** RECORDS FOR PROCESSING follows **

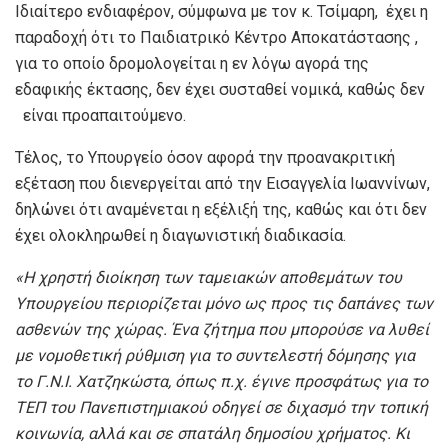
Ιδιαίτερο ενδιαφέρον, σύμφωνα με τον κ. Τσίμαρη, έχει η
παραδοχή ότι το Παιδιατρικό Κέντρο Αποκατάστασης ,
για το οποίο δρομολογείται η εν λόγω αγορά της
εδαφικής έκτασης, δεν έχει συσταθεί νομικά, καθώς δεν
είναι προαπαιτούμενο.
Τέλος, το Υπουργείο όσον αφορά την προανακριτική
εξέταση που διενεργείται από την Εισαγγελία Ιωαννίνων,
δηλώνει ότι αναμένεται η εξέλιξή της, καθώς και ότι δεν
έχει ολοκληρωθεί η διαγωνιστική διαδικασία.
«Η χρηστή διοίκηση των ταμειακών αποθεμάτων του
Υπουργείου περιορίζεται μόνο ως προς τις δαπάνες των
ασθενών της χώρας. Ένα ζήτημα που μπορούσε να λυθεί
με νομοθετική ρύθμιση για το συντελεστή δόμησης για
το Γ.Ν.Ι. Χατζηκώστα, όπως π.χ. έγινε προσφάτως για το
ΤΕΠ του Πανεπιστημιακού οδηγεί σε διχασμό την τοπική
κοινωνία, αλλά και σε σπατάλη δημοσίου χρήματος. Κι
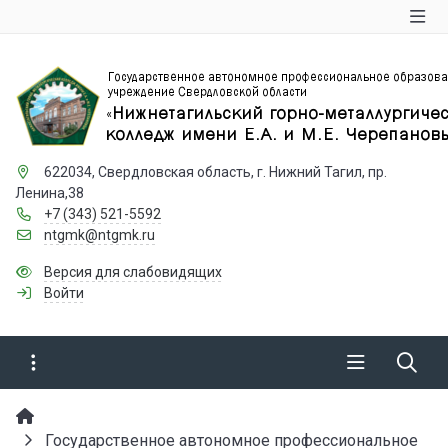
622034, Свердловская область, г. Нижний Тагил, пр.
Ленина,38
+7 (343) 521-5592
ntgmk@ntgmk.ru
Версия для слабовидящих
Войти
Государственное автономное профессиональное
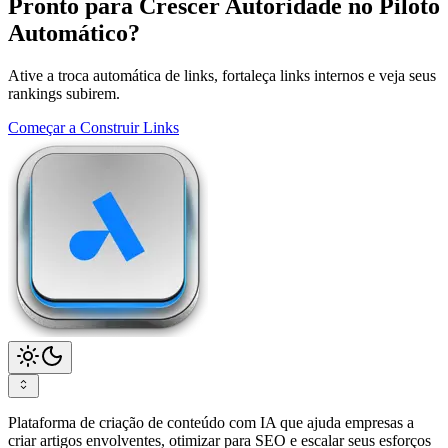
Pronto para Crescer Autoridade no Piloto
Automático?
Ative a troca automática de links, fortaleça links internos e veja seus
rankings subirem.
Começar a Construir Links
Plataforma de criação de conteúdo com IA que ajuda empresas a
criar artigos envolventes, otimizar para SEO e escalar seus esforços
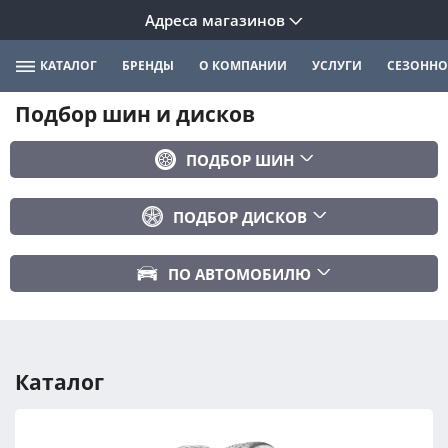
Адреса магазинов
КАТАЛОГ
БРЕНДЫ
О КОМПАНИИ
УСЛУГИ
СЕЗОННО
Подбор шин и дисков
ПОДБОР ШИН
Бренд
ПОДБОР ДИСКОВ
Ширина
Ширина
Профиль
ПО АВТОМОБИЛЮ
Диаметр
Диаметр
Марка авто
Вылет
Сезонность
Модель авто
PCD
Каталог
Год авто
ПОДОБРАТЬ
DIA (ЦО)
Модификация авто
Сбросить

** End of RECORDS FOR PROCESSING **

» EXERCISE BRIEF
Type out all of the records exactly, leaving out any picture.

» PROBLEM SOLUTION
Ιδιαίτερο ενδιαφέρον, σύμφωνα με τον κ. Τσίμαρη, έχει η
παραδοχή ότι το Παιδιατρικό Κέντρο Αποκατάστασης ,
για το οποίο δρομολογείται η εν λόγω αγορά της
εδαφικής έκτασης, δεν έχει συσταθεί νομικά, καθώς δεν
είναι προαπαιτούμενο.
Τέλος, το Υπουργείο όσον αφορά την προανακριτική
εξέταση που διενεργείται από την Εισαγγελία Ιωαννίνων,
δηλώνει ότι αναμένεται η εξέλιξή της, καθώς και ότι δεν
έχει ολοκληρωθεί η διαγωνιστική διαδικασία.
«Η χρηστή διοίκηση των ταμειακών αποθεμάτων του
Υπουργείου περιορίζεται μόνο ως προς τις δαπάνες των
ασθενών της χώρας. Ένα ζήτημα που μπορούσε να λυθεί
με νομοθετική ρύθμιση για το συντελεστή δόμησης για
το Γ.Ν.Ι. Χατζηκώστα, όπως π.χ. έγινε προσφάτως για το
ΤΕΠ του Πανεπιστημιακού οδηγεί σε διχασμό την τοπική
κοινωνία, αλλά και σε σπατάλη δημοσίου χρήματος. Κι
622034, Свердловская область, г. Нижний Тагил, пр.
Ленина,38
+7 (343) 521-5592
ntgmk@ntgmk.ru
Версия для слабовидящих
Войти
Государственное автономное профессиональное
Pronto para Crescer Autoridade no Piloto
Automático?
Ative a troca automática de links, fortaleça links internos e veja seus
rankings subirem.
Começar a Construir Links
Plataforma de criação de conteúdo com IA que ajuda empresas a
criar artigos envolventes, otimizar para SEO e escalar seus esforços
Адреса магазинов
КАТАЛОГ
БРЕНДЫ
О КОМПАНИИ
УСЛУГИ
СЕЗОННО
Подбор шин и дисков
ПОДБОР ШИН
Бренд
ПОДБОР ДИСКОВ
Ширина
Ширина
Профиль
ПО АВТОМОБИЛЮ
Диаметр
Диаметр
Марка авто
Вылет
Сезонность
Модель авто
PCD
Каталог
Год авто
ПОДОБРАТЬ
DIA (ЦО)
Модификация авто
Сбросить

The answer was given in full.